Roll back data migration
Data migration is time-consuming. Cluster status changes or data modifications may result in a data migration failure. You can view detailed information in the Tasks dialog box. To roll back data migration, perform the following steps:
- Log on to the Kibana console of your Elasticsearch cluster and go to the homepage of the Kibana console as prompted. For more information about how to log on to the Kibana console, see Log on to the Kibana console.Note In this example, an Elasticsearch V6.7.0 cluster is used. Operations on clusters of other versions may differ. The actual operations in the console prevail.
- In the left-side navigation pane of the page that appears, click Dev Tools.
On the Console tab of the page that appears, run the following command to obtain the IP addresses of the data nodes whose data is migrated:
GET _cluster/settings
If the command is successfully run, the following result is returned:
{ "transient": { "cluster": { "routing": { "allocation": { "exclude": { "_ip": "192.168.xx.xx,192.168.xx.xx,192.168.xx.xx" } } } } } }
Roll back data.
Roll back the data on some data nodes. Use the exclude parameter to exclude the data nodes whose data you do not want to roll back.

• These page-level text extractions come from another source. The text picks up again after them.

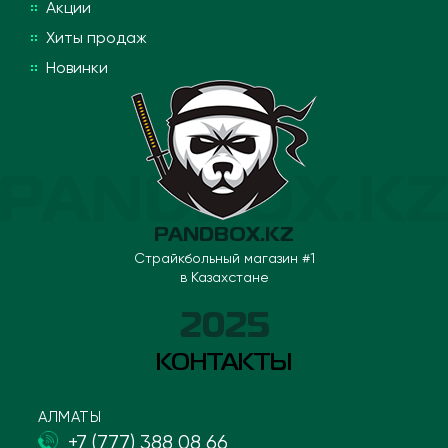
Акции
Хиты продаж
Новинки
PANDBOX.KZ
Страйкбольный магазин #1
в Казахстане
2025
КОНТАКТЫ
АЛМАТЫ
+7 (777) 388 08 66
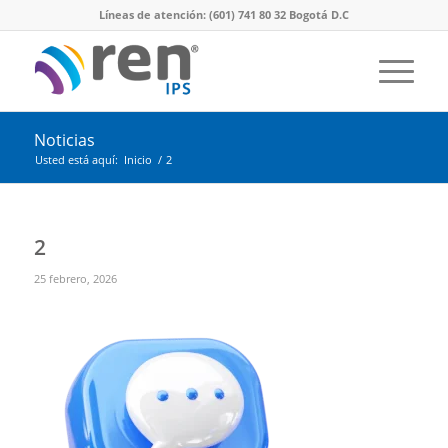
Líneas de atención: (601) 741 80 32 Bogotá D.C
Noticias
Usted está aquí:
Inicio
/
2
2
25 febrero, 2026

PUT _cluster/settings { "transient": { "cluster": { "routing": { "allocation": { "exclude": { "_ip": "192.168.xx.xx,192.168.xx.xx" } } } } } }
Roll back the data on all data nodes.
PUT _cluster/settings { "transient": { "cluster": { "routing": { "allocation": { "exclude": { "_ip": null } } } } } }
Run the following command to check whether the data is rolled back:
GET _cluster/settings
If the command output does not contain the IP addresses of the data nodes whose data is rolled back, the rollback is successful. You can also check the rollback progress based on whether shards are reallocated to the data nodes.
NoteYou can run the
GET _cat/shards?v
command to check the status of a data migration or rollback task.